/Algorithms

Algorithms and Data Structures in Python

Primary LanguagePythonMIT LicenseMIT

Data Structures and Algorithms

Quick reference of Data Structures and Algorithms in Python to easily pass coding interviews.

....WORK IN PROGRESS....

Data Structures

Algorithms

Big O

Array and Strings

......

Hash Tables

....

Linked List

Advantages of Array-Based Sequences

  • O(1)-time access to an element based on an integer index. in a linked list requires O(k)
  • O(1) operations typically are more efficient.
  • typically use proportionally less memory than linked structures.

Advantages of Link-Based Sequences:

  • provide worst-case time bounds for their operations. In contrast to the amortized bounds associated with the expansion or contraction of a dynamic array.
  • O(1)-time insertions and deletions at arbitrary positions with the PositionalList class

Solution techniques:

  • In an interview, you must understand whether it is a singly linked list or a doubly linked list.
  • The "Runner" Technique: iterate through the linked list with two pointers simultaneously, with one ahead of the other.
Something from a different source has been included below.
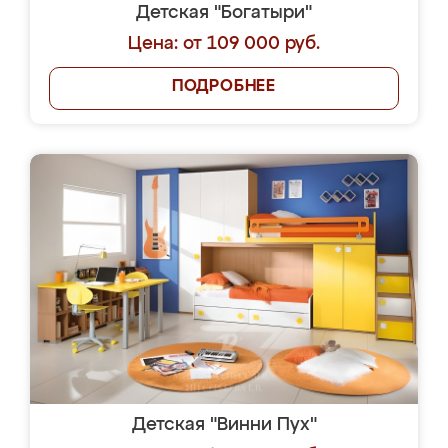
Детская "Богатыри"
Цена: от 109 000 руб.
ПОДРОБНЕЕ
Детская "Винни Пух"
The "fast" node might be ahead by a fixed amount, or it might be hopping multiple nodes for each one node that the "slow" node iterates through.
  • Many LinkedList problems involve recursion.

Time Complexity:

Operation Running Time
L.addFirst(e) O(1)
L.addLast(e) O(1)
L.removeFirst() O(1)
L.removeLast() O(n)
L.isEmpty() O(1)
len(L) O(1)

Singly Linked Lists

Each node stores a reference to an object and a reference to the next node of the list. First and last node are known as the head and tail

The linked list instance must keep a reference to the head of the list. Often is also stored a reference to the tail.

Implementations:

Doubly Linked Lists

Each node keeps an explicit reference to the node before it and a reference to the node after it. Allow a greater variety of O(1)-time update operations, including insertions and deletions at arbitrary positions within the list.
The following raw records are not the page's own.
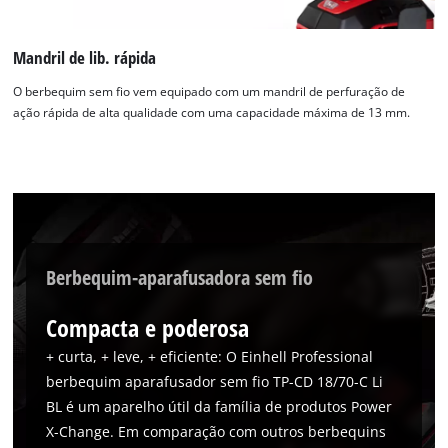
Mandril de lib. rápida
O berbequim sem fio vem equipado com um mandril de perfuração de
ação rápida de alta qualidade com uma capacidade máxima de 13 mm.
Berbequim-aparafusadora sem fio
Compacta e poderosa
+ curta, + leve, + eficiente: O Einhell Professional
berbequim aparafusador sem fio TP-CD 18/70-C Li
BL é um aparelho útil da família de produtos Power
X-Change. Em comparação com outros berbequins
Special nodes at both ends of the list: a header node at the beginning of the list, and a trailer node at the end of the list. They do not store elements.

An empty list is initialized so that the next field of the header points to the trailer, and the prev field of the trailer points to the header.
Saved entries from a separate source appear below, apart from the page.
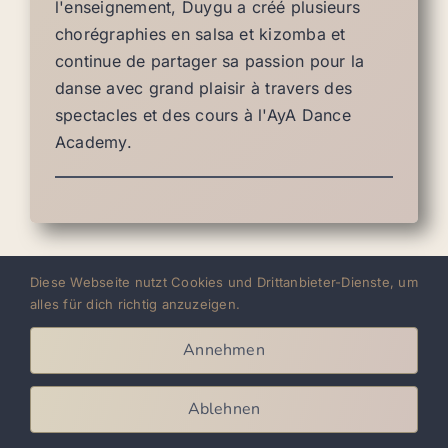
l'enseignement, Duygu a créé plusieurs
chorégraphies en salsa et kizomba et
continue de partager sa passion pour la
danse avec grand plaisir à travers des
spectacles et des cours à l'AyA Dance
Academy.
Diese Webseite nutzt Cookies und Drittanbieter-Dienste, um
alles für dich richtig anzuzeigen.
Annehmen
Ablehnen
Implementation: DoublyLinkedBase.py

Positional Linked Lists

Provides a user a way to refer to elements anywhere in a sequence, and to perform arbitrary insertions and deletions.

continue.....

Stacks

Last-in, first-out (LIFO) principle. Used to:

  • Reverse a data sequence.
  • Recursive algorithms to store data and pick them up lately
  • To implement a recursive algorithm iteratively

Methods:

  • S.push(e): Add element e to the top of stack S.
  • S.pop(): Remove and return the top element from the stack S; an error occurs if the stack is empty.
  • S.top(): Return a reference to the top element of stack S, without removing it; an error occurs if the stack is empty.
  • S.is_empty( ): Return True if stack S does not contain any elements.
  • len(S): Return the number of elements in stack S; __len__

A newly created stack is empty.

Implementation with a Single Linked List: LinkedStack.py

Time Complexity:

Operation Running Time
S.push(e) O(1)
S.pop() O(1)
S.top() O(1)
S.isEmpty() O(1)
len(S) O(1)

Space Complexity: O(n)

Queues

First-in, first-out (FIFO) principle.

Used in:

  • breadth first search
  • implementing a cache

Methods:

  • Q.enqueue(e): Add element e to the back of queue Q.
  • Q.dequeue(): Remove and return the first element from queue Q; an error occurs if the queue is empty.
  • Q.first(): Return a reference to the element at the front of queue Q, without removing it; an error occurs if the queue is empty.
  • Q.isEmpty(): Return True if queue Q does not contain any elements.
  • len(Q): Return the number of elements in queue Q; __len__

A newly created queue is empty.

Implementation with a Single Linked List: LinkedQueue.py

Time Complexity:

Operation Running Time
Q.enqueue(e) O(1)
Q.dequeue() O(1)
Q.first() O(1)
Q.isEmpty() O(1)
len(Q) O(1)

Space Complexity: O(n)

Trees

Node class:

class Node(object):
	def __init__(self, val, children, parent):
		self.val = val
		self.children = children
		self.parent = parent

Tree class: in interviews typically is not used.

General Trees

Tree T is a set of nodes storing elements such that the nodes have a parent-child relationship that satisfies the following properties:

  • If T is nonempty, it has a special node, called the root of T, that has no parent.
  • Each node v of T different from the root has a unique parent node w; every node with parent w is a child of w.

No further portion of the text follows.